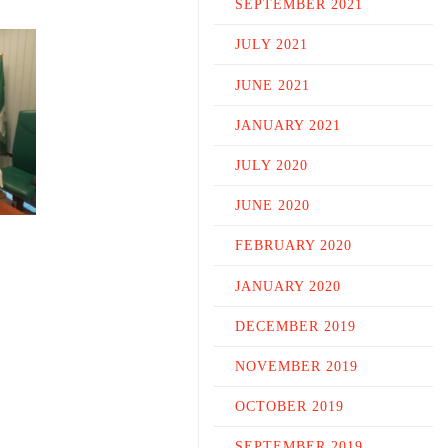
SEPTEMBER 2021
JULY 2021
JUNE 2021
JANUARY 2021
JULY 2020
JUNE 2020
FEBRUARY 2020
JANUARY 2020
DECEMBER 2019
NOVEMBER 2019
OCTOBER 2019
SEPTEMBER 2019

________________

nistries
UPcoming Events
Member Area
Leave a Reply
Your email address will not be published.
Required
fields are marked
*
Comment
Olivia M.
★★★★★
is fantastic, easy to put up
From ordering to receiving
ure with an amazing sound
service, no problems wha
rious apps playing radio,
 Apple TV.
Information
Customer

________________

#### [BRIEF]
Would you quote everything above from the line containing "DECEMBER 2019" down to the line containing "SEPTEMBER 2019"? Include both of those lines and nothing else.

#### [SOLUTION FOR THIS TASK]
DECEMBER 2019
NOVEMBER 2019
OCTOBER 2019
SEPTEMBER 2019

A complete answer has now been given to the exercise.